Veio à tona hoje a informação de que o senador e candidato à Presidência, Flávio Bolsonaro (PL-RJ), é investigado no caso Dark Horse, assim como seu irmão e ex-deputado Eduardo Bolsonaro e o deputado federal Mario Frias (PL-SP) — a decisão que tornou Flávio alvo foi dada pelo ministro Mendonça no dia 22 de julho, a pedido da Polícia Federal.
Entenda o caso
Moraes solicitou que os dois procedimentos sejam julgados juntos na sessão extraordinária marcada para terça-feira. O ministro argumenta que os casos têm conexão e que a análise separada pode levar a decisões contraditórias e a “tumulto processual”.
No pedido enviado a Fachin, Moraes acusa Mendonça de ter filtrado o material cujo sigilo foi retirado. Ele afirma que 180 documentos relacionados às investigações continuaram sob sigilo e defende que a quebra de sigilo no caso Master seja feita sem exceções.
A sessão de terça-feira foi convocada inicialmente para tratar apenas da Petição 16.662. Esse processo reúne relatório da Polícia Federal produzido por determinação de Mendonça, com mensagens atribuídas ao banqueiro Daniel Vorcaro e menções a Moraes como interlocutor.
Questionamentos sobre a atuação de Mendonça estão em outro procedimento, a Petição 16.704, que ainda não entrou na pauta. Para Moraes, manter só a Petição 16.662 no calendário contraria o entendimento de que há sobreposição de bases fáticas e probatórias entre os casos.

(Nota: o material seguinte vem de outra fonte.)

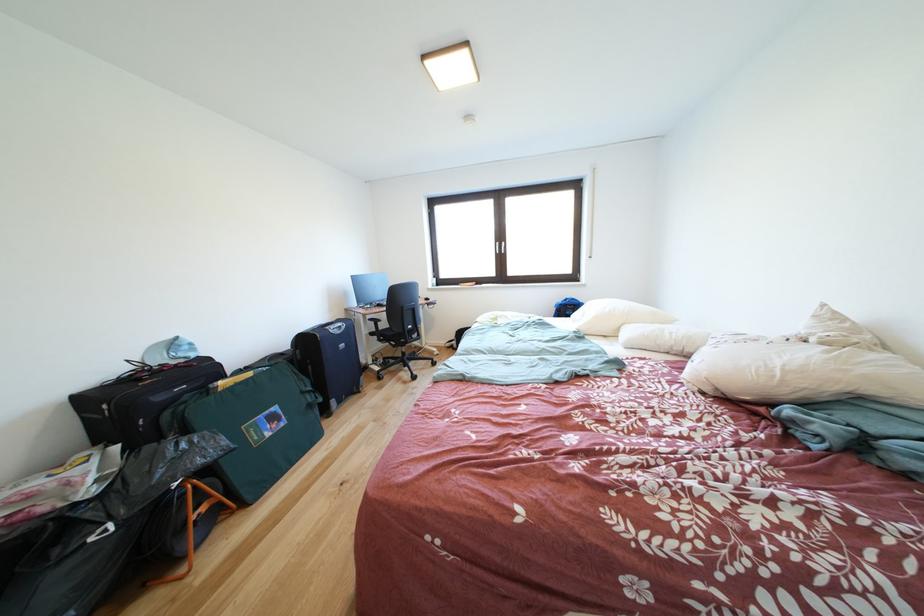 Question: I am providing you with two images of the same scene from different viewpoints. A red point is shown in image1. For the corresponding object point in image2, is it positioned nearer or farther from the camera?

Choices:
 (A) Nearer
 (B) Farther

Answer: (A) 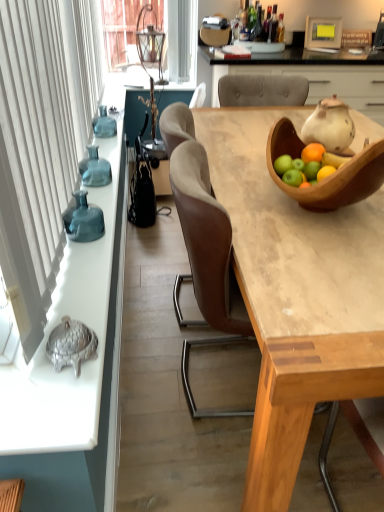 You are a GUI agent. You are given a task and a screenshot of the screen. Output one action in this format:
    pyautogui.click(x=<x>, y=<y>)
    Task: Click on the free space to the left of wooden bowl at upper right
    Image resolution: width=384 pixels, height=512 pixels.
    Given the screenshot: What is the action you would take?
    pyautogui.click(x=250, y=207) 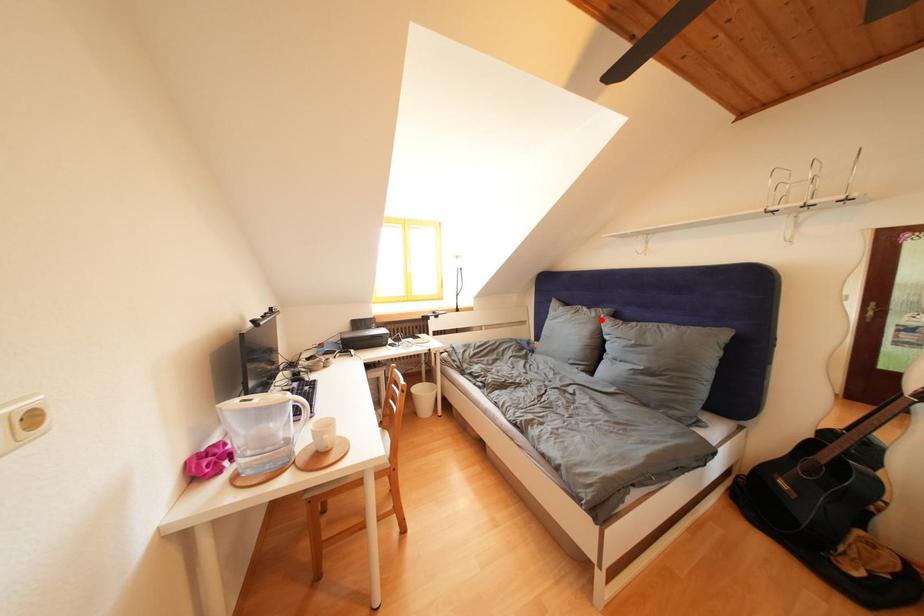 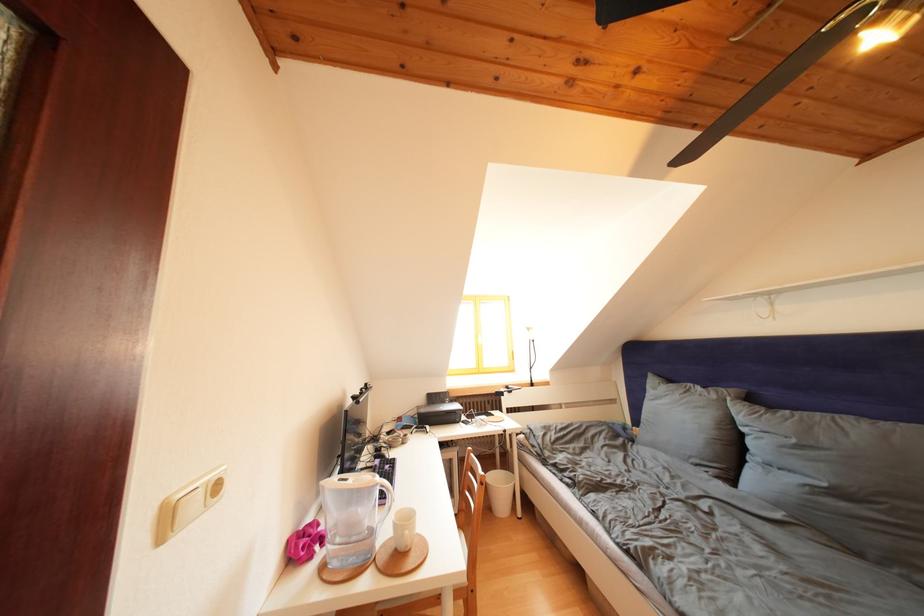 Where in the second image is the point corresponding to the highlighted location from the first image?

(722, 402) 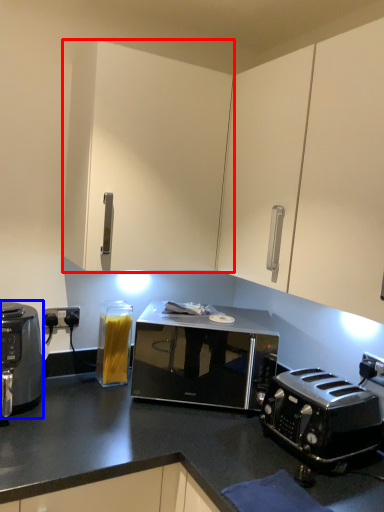 Question: Which object appears farthest to the camera in this image, cabinetry (highlighted by a red box) or home appliance (highlighted by a blue box)?

Choices:
 (A) cabinetry
 (B) home appliance

Answer: (A) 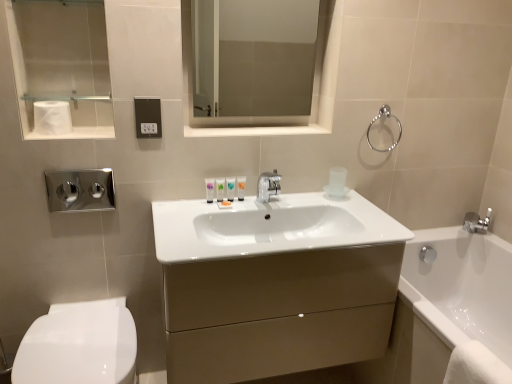 You are a GUI agent. You are given a task and a screenshot of the screen. Output one action in this format:
    pyautogui.click(x=<x>, y=<y>)
    Task: Click on the free space in front of matte purple tube at center, placed as the 1th toiletry when sorted from left to right
    The image size is (512, 384).
    Given the screenshot: What is the action you would take?
    pyautogui.click(x=189, y=216) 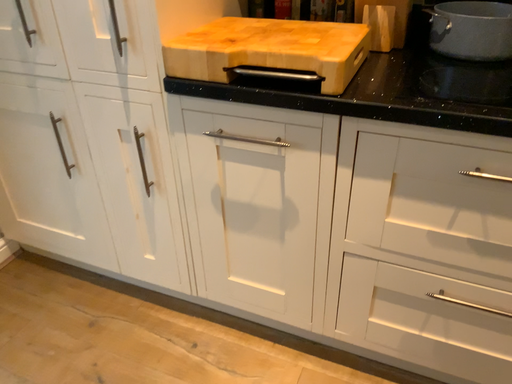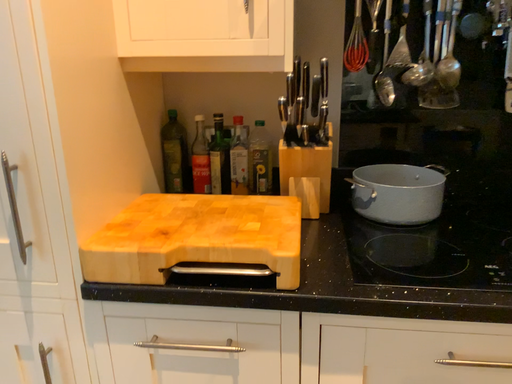 Question: How did the camera likely rotate when shooting the video?

Choices:
 (A) rotated right
 (B) rotated left

Answer: (A)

“Na data fixada por Vossa Excelência [15 de setembro], a realização de julgamento conjunto das PET 16.704 e PET 16.662 para evitar “risco concreto de decisões contraditórias e de tumulto processual”, como anteriormente decidido”, diz o Trecho do documento assinado por Moraes.
Entenda a quebra de sigilo
Mendonça liberou os procedimentos que ele entende terem relação com: o ministro Alexandre de Moraes (o contrato entre o Banco Master e o escritório de advocacia de Viviane Barci de Moraes, esposa do ministro); do BRB-Master, e do vazamento de dados sigilosos, que envolvem servidores do Banco Central.
Também foram tornados públicas inquéritos sobre “A Turma” e “Os Meninos”. “A Turma” é a suposta milícia que seria encarregada de ameaças a pessoas consideradas adversárias ou ligadas às apurações contra o Master e que buscava acesso clandestino a informações de Estado. “Os Meninos” era o suposto núcleo tecnológico voltado a ataques cibernéticos e derrubada de perfis em redes sociais.
Investigação sobre influenciadores contratados para disseminar uma narrativa favorável a Vorcaro e ao Master e contrária ao Banco Central também foram liberadas. A apuração da PF é sobre quem participou dessa estrutura, quem a financiou e se a atuação configura organização criminosa ou outros delitos.
Outros processos não foram liberados. Também não foram tornados públicos os braços das investigações que envolvem alguns políticos — como os casos em que aparecem os nomes dos senadores Ciro Nogueira (PP-PI) e Jaques Wagner (PT-BA), por exemplo.